> [TASK STATEMENT]
If a line in the data holds "comman", copy that line out in full.

[Dataset excerpts]
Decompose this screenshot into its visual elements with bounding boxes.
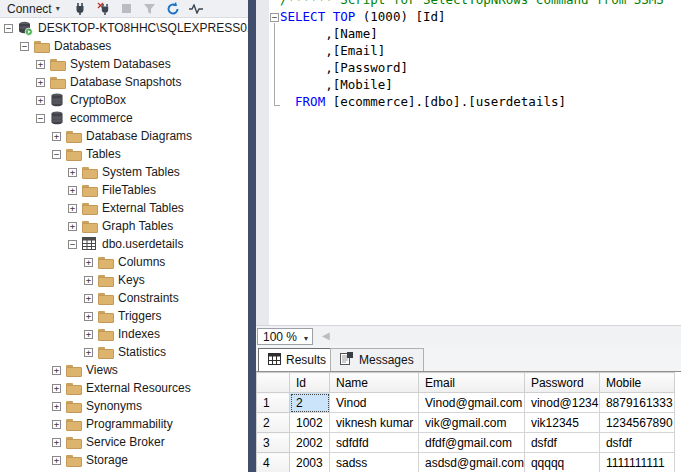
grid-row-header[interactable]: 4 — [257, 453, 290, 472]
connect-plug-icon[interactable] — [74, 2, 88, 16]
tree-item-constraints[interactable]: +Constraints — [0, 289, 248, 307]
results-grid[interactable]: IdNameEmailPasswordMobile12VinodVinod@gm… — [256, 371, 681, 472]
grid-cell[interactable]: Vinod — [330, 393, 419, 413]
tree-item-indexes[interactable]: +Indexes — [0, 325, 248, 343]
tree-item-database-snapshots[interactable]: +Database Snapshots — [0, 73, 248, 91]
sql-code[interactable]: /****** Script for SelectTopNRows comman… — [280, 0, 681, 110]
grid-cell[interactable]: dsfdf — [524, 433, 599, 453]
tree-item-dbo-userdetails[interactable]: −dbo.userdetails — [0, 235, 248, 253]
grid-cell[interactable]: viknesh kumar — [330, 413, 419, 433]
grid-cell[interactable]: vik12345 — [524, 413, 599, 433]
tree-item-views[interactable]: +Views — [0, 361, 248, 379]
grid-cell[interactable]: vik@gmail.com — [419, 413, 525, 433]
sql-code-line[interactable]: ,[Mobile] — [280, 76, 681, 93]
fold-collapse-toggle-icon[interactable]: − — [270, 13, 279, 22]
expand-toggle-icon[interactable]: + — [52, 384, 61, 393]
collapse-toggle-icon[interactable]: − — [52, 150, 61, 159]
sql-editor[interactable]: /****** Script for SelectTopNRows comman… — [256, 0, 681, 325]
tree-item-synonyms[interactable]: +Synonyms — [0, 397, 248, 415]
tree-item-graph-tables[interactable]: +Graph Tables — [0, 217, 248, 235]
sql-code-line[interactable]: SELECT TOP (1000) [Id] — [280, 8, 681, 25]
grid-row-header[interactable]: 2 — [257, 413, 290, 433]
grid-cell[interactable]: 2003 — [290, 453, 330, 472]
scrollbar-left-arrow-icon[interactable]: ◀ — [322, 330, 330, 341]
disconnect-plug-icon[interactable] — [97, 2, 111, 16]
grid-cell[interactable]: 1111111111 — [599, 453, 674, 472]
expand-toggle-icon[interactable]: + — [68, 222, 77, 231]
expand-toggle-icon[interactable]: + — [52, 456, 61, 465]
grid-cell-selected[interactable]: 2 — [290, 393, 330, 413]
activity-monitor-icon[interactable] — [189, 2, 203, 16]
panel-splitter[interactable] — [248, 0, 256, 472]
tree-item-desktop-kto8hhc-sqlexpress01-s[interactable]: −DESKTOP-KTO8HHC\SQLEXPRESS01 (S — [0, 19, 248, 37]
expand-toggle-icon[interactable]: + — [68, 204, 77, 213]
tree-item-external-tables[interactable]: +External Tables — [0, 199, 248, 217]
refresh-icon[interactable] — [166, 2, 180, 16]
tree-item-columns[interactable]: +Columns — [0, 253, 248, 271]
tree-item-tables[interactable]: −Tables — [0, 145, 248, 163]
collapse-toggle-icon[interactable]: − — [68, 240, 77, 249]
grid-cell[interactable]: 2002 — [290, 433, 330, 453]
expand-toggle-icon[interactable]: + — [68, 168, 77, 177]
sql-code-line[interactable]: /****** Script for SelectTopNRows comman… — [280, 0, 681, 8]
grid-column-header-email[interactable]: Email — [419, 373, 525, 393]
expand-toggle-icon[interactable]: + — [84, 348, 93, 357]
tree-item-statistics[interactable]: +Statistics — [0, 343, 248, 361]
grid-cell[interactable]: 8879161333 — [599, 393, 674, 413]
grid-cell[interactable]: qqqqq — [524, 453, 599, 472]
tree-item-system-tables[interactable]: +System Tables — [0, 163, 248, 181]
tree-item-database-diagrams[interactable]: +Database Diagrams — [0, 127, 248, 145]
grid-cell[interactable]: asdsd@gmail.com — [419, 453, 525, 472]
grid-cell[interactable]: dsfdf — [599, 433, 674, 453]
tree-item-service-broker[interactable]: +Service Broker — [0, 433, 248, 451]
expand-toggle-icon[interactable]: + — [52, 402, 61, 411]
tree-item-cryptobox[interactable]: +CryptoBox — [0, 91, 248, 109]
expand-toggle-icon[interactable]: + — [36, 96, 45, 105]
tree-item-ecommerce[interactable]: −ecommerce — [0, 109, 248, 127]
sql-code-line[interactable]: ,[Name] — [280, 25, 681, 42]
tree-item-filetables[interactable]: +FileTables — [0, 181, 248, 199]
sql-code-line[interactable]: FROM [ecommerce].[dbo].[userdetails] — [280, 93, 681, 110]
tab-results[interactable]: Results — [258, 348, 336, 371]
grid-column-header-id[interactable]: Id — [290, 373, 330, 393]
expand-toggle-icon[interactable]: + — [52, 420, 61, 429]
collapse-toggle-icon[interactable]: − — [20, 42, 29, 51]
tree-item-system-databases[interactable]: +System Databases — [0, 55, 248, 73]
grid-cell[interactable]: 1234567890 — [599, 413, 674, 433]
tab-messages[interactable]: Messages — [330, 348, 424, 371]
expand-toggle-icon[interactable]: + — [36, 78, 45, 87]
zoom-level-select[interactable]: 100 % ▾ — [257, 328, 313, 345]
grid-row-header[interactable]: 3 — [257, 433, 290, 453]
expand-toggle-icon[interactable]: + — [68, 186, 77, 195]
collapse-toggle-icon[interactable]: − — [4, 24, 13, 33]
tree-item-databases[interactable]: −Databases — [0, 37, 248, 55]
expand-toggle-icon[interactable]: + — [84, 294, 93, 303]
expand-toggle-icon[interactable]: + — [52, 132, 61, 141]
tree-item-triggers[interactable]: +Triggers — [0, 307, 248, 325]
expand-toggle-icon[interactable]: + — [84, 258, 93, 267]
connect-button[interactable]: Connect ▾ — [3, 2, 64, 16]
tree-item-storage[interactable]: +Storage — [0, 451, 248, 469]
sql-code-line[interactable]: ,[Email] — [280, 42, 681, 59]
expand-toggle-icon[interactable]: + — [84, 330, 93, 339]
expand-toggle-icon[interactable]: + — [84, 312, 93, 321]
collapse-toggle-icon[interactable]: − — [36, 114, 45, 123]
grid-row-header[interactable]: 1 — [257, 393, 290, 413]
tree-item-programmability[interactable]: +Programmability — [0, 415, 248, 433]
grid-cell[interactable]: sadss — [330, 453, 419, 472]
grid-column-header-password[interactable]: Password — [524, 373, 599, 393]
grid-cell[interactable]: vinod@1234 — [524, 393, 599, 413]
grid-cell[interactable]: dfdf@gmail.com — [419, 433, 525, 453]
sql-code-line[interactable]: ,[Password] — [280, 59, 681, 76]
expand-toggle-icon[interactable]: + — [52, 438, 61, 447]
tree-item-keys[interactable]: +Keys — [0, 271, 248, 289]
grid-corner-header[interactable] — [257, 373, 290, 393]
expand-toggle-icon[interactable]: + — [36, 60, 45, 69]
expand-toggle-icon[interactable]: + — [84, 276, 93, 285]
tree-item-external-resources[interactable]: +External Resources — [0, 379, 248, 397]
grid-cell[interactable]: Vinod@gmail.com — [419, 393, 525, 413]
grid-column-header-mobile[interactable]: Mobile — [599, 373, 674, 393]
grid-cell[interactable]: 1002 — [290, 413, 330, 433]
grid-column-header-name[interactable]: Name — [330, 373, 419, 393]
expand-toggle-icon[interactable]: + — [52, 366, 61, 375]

> [TASK SOLUTION]
sql-code[interactable]: /****** Script for SelectTopNRows comman… — [280, 0, 681, 110]
sql-editor[interactable]: /****** Script for SelectTopNRows comman… — [256, 0, 681, 325]
sql-code-line[interactable]: /****** Script for SelectTopNRows comman… — [280, 0, 681, 8]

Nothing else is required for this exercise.